Toutefois, cette mignonne héroïne pour autistes. depuis peu, est devenue un véhicule de promotion pour les parents de jeunes autistes. Les guidant dans les "5 étapes du deuil" de leur (toujours vivant) enfant.
Une trame narrative qui donne froid dans la chaleur ensoleillé qu'amenait Julia à l'écran.
La beauté du personnage de Julia était qu'elle ne vivait pas la rejection sociale, ni l'isolation comme trop de jeunes autistes, mais présentait toujours un monde meilleur, où sa différence était totalement acceptée, et où les amis pleuvaient. Un idéal heureux pour bien des autistes fonctionnels de nos jours. Petits ou grands. Car les grand(e)s sont toujours à l'écoute du (de la) petit(e) en eux. Quand Julia chante "We all can fell happy, we all can feel sad", c'est bouleversant pour un autiste qui, trop souvent, est considéré comme un être ne "ressentant" généralement rien du tout.
Comment alors expliquer cet incursion vers le deuil?
L'Autistic Self Advocacy Network, l'unique organisation reconnue aux États-Unis en ce qui concerne les autistes, était, jusqu'à tout récemment, consultant pour les trames narratives autour de Julia. Se basant sur leur propres clientèle. Pour une fois on ne tentait pas de dépeindre l'autisme comme sensationnel ou dramatique. Simplement facile à intégrer. Et positif.
Mais Sesame Street a choisi aussi de s'associer à Autism Speak. Un regroupement parallèle qui se concentre moins sur l'autiste que sur l'entourage de l'autiste, et qui est nettement moins professionnel que l'ASAN.

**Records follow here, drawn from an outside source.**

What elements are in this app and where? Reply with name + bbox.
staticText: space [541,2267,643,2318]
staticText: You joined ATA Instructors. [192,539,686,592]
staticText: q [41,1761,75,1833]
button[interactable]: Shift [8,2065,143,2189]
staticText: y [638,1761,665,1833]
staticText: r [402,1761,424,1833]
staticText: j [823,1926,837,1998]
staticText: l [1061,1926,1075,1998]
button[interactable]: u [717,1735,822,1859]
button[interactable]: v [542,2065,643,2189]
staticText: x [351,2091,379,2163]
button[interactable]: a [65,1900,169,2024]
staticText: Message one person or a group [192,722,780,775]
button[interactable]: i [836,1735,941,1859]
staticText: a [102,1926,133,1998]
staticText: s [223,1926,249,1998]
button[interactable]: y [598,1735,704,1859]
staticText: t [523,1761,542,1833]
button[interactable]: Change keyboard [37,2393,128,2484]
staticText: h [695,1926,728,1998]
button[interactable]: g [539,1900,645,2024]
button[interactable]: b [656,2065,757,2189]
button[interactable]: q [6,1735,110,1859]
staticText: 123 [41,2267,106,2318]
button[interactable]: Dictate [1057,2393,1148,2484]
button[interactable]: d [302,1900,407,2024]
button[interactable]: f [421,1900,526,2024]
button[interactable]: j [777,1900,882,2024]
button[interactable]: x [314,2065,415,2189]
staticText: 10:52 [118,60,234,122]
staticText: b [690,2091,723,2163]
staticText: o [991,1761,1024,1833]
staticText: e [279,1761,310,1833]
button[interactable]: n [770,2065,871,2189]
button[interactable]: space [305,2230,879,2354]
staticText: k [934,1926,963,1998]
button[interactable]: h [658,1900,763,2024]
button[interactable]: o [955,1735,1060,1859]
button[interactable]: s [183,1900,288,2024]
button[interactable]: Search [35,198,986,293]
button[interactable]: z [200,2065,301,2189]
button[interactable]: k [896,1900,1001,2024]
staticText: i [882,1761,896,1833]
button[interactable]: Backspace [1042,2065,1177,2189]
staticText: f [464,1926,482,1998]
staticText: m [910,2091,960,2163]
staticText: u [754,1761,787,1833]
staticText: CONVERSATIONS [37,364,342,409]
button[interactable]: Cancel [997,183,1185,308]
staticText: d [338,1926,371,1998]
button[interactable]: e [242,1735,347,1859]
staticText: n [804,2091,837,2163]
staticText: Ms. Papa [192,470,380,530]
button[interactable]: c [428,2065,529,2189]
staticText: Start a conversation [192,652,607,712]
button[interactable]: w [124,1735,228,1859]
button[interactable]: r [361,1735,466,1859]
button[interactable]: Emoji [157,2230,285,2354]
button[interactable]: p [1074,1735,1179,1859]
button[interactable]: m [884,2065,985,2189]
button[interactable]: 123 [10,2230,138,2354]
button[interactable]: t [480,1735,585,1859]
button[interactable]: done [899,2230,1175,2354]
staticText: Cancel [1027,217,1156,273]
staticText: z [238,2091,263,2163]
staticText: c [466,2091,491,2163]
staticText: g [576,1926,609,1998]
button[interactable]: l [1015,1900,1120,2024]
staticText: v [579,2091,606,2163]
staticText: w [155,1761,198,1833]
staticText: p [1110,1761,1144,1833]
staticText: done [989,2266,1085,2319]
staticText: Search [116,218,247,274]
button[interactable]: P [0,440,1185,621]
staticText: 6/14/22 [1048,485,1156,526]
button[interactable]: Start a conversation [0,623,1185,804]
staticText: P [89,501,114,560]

Dans leur programme d'introduction, Autism Speak dit maladroitement qu'avoir un enfant comme Julia dans Sesame Street est comme avoir un enfant mort. Puis, on évoque la tragédie. Une femme se plaint qu'une enfant à l'école du sien, a toute l'attention car il a la leucémie, pas le mien, qui a des invalidités mentales.
Duh!
C'est ce type de bon jugement et de grande maturité qui est exposé...
Le cancer ne se compare pas à l'autisme et on ne meurt pas d'autisme.
On y suggère aussi des recettes sans gluten, sans lactose, des diètes pour autistes qui n'ont AUCUNE valeur scientifique prouvée. Mais qui rapportent des sous en partenariats. Voyez le genre...
Pas difficile de croire qu'ils ont sorti les joueurs de flûtes afin de charmer les serpents tenant les cordons de la bourse des productions de Sesame Street.
Le deuil est effectivement une étape du développement PARENTAL et FAMILIAL, mais peut être fameusement dommageable lorsqu'explicitement exposé à l'autiste comme Autism Speak & Sesame Street le font en ce moment. Car l'ASAN a choisi de se retirer des consultations, voyant qu'Autism Speak y amenait ses gros sabots sur les plateaux.
Les autistes avaient besoin d'aimer un personnage comme eux, de manière non compliquée.
Et Julia avait été un fameux succès jusqu'à maintenant.
Mais on a changé du tout au tout le personnage, devenu plus près du spectre de l'autisme, que de son potentiel rayonnement social.
Ce n'était pas voir avec des lunettes trop roses.
C'était donner des vapeurs d'espoir à des gens qui se le feront couper partout ailleurs.
Volontairement ou non.
Les autistes ne sont pas des tares.
Ce sont des bulles dans un monde oxygéné.
De splendides bulles qui ne pêteront jamais.
Et qui pourraient même nous apprendre à voler.
Une touchante émission sur les réalités autistes, mettant (entre autre) en vedette le fils de l'animateur Québécois Charles Lafortune et l'actrice et actuelle présidente de l'Union des Artistes, Sophie Prégent, et co-produite par Lafortune, et qui parlera aussi de l'enfant de Mathieu Gratton et de Patrica Paquin, est en ondes sur Moi & Cie depuis vendredi.